Since its Broadway debut in 2011, Katori Hall’s The Mountaintop, which imagines the last night of Rev. Martin Luther King Jr.’s life, has been one of the most-produced plays in the U.S., but it hadn’t yet made it to Oklahoma City. Jon Haque, CityRep’s business manager, describes how the collaboration with Pollard and Poteet has benefited his company thus far.
“We’re able to boost this important play to a higher visibility in the region, which would be so much more expensive to produce and market alone,” Haque says. “We are now able to extend this caliber of theatre to three unique audience bases.” The Poteet Theatre was a key collaborator: A community theatre operating within a ministry of St. Luke’s United Methodist Church, the theatre’s mission is serve African-American actors and audiences. Recent productions include Children of Eden, The Color Purple, Ain’t Misbehavin’ and the Oklahoma premiere of Dreamgirls. The opportunity to coproduce with CityRep came at a fortuitous time, Haque points out: “Their season was cut short by a necessary renovation project, so we invited them to include The Mountaintop in their open slot. We get the added audience exposure, and the Poteet audience gets to see this show in professional production.”
Jordan elaborates on how the collaboration came about, giving credit to Poteet’s artistic director, Jay Prock, for his “remarkable job of outreach and inclusion” with his audience.
“When I learned it was impossible for Jay to produce anything during the scheduled run of The Mountaintop due to his church venue’s remodel, I put my creative thinking cap on,” Jordan says. “It seemed like pure serendipity to invite his patrons to drive a few blocks up the street to our larger theatre in our city’s Civic Center. For loyal Poteet Theatre patrons to attend this show as an off-site inclusion in their interrupted season is another example of how, when we strive to work together, benefits, even unforeseen ones, will appear. They were delighted to join us.”
Haque adds that he sees potential for cross-pollination in this collaborative process.
“Our Mountaintop poster presents all three company logos equally, telling a potential audience that it’s the theatre community putting on this important play, not just one company.

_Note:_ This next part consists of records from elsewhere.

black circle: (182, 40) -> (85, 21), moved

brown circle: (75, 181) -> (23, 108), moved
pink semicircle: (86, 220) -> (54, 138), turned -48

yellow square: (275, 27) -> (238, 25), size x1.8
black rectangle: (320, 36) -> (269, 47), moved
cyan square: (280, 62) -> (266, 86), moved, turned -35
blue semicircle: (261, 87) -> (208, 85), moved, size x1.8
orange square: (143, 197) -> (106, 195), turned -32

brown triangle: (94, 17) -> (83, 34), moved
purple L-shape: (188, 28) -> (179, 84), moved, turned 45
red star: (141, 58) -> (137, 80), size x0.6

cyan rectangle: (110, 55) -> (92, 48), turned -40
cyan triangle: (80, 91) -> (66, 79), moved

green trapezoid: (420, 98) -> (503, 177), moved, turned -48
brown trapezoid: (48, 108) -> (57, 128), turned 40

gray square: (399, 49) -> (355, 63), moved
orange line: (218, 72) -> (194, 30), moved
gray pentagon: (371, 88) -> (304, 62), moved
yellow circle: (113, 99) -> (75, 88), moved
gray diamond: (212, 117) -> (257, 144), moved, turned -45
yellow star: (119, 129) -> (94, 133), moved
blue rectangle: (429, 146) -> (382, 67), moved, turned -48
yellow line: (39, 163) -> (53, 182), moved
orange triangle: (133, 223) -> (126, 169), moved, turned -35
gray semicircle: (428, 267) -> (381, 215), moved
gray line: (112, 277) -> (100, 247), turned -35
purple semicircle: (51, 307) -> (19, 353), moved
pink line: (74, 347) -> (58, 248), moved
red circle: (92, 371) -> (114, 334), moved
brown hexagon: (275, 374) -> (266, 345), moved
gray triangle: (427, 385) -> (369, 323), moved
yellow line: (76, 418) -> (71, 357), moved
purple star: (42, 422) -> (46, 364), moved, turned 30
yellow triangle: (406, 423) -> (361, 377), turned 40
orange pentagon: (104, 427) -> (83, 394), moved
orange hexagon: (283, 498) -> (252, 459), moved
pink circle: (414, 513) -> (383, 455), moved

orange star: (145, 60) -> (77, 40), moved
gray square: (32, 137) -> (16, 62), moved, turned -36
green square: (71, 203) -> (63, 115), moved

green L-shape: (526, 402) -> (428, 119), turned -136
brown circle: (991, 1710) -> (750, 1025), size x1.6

Strength in numbers!” It helps that Jerome Stevenson, Pollard’s artistic director, has a loyal following as an actor: “Having him play Martin Luther King Jr. in this production enhances all three companies’ missions. And he’s earning his Equity card through working with CityRep.”
The logistics of collaboration, particularly on the marketing side, are not a simple turn-key operation, though. Face-to-face meetings were a must.

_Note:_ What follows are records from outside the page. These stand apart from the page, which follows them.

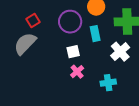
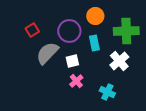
gray semicircle: (25, 44) -> (47, 53), moved
cyan cross: (108, 83) -> (107, 92), turned 35

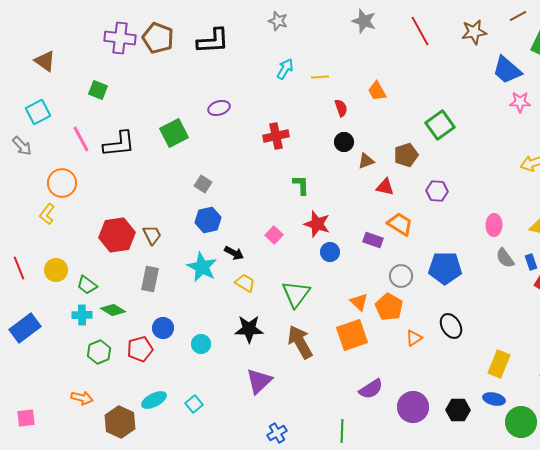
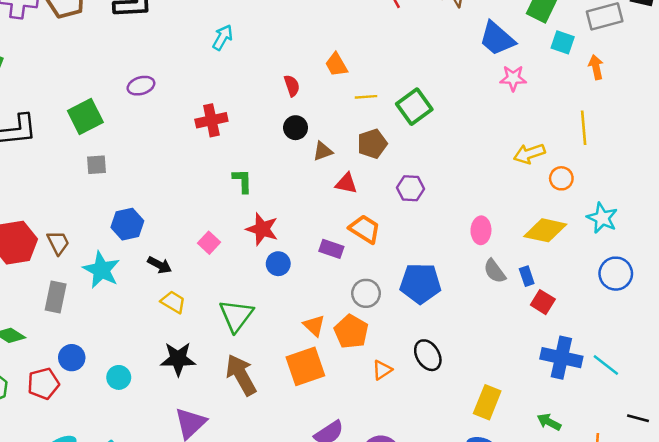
yellow line: (320, 77) -> (366, 97), moved
gray square: (203, 184) -> (96, 165), moved, turned -36
cyan star: (202, 267) -> (101, 270), moved

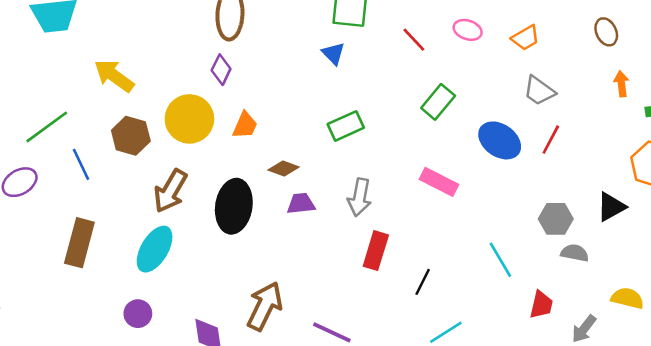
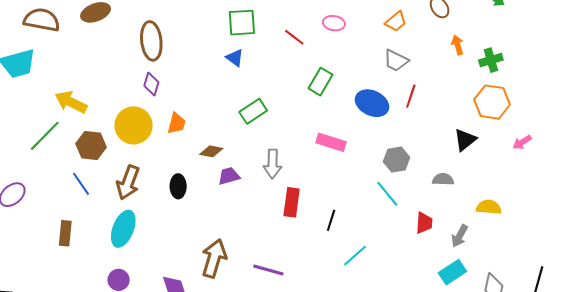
orange trapezoid: (525, 38) -> (396, 22), moved
green line: (47, 127) -> (45, 136), moved
blue line: (81, 164) -> (81, 184), moved
black ellipse: (234, 206) -> (178, 186), size x0.6
gray hexagon: (556, 219) -> (396, 160), moved
brown rectangle: (79, 243) -> (65, 233), size x0.7

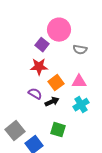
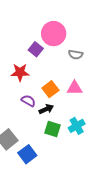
red star: (39, 67) -> (20, 72), moved
cyan cross: (81, 105) -> (77, 126), moved
green square: (58, 130) -> (53, 129), moved

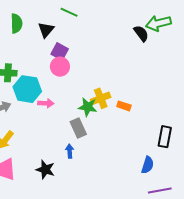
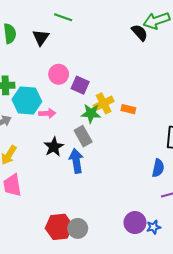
purple square: (60, 51) -> (80, 85), moved
blue arrow: (70, 151) -> (76, 161), size x1.6
black star: (45, 170) -> (54, 147), moved, turned 30

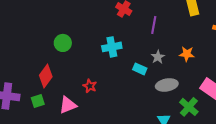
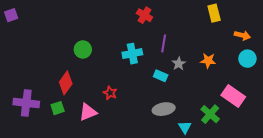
purple line: (154, 25) -> (164, 43), moved
gray ellipse: (167, 85) -> (164, 109), moved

“We got together to craft one overall press release and released it at the same time, separately, stating clearly when the show runs at the two venues and how to purchase tickets,” Haque says, conceding that “maybe we are all working harder on this show to make sure everybody’s needs are accommodated properly.” It was worth it, though: “Having the one cowritten press release eliminated mixed message-type confusion and reinforced our unified arts-presenter aspect.”

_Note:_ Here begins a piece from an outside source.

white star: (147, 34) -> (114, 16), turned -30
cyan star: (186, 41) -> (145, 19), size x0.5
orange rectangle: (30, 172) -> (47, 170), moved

Likewise, Jordan recognizes that such partnerships present as many challenges as opportunities to learn.
“Each company has its own cultural norms, work ethic and time frames, and there are rationales for all of them,” Jordan says. “Equity productions have rules and regulations that must be adhered to. Creativity and flexibility are always the keys to success. There is always something we can learn from someone else’s process. Cross-pollination fosters creativity.”
This isn’t the first such alliance of like-minded artistic partners brought together on Jordan’s watch. When CityRep coproduced The Grapes of Wrath in 2014, its partners were OCU and the Oklahoma History Center, they were able to employ 10 Equity actors from across the region—a record number for any company in the region. They engaged nationally respected director Harry Parker from Fort Worth, Tex., to direct. The production sold out almost overnight, and it represented the greater Oklahoma arts and culture community to a national level. The National Steinbeck Center in Salinas, Calif., designated the outstanding collaborative effort as an official stage production, part of the national 75th anniversary celebration of the novel’s publication. Top management from TCG in New York City and AEA in Chicago flew in to attend the collaborative performance; the regional NPR affiliate included clips from the production in the documentary they filmed in honor of the book’s 75th anniversary.
In its 13 years, CityRep has initiated collaborative ventures like these with 10 arts organizations and educational institutions, as well as more than 8 different human service nonprofits. Jordan calls these efforts “just priming the pump.” To extend the metaphor: If you’re looking for the source of a steadily flowing network of cooperation that seems to be seeping across the Oklahoma plains, you could do worse than look at CityRep.
The Mountaintop plays Feb. 6-15 at Oklahoma City’s Civic Center Freed Theater and at the Pollard Theatre in Guthrie, Feb. 20-28.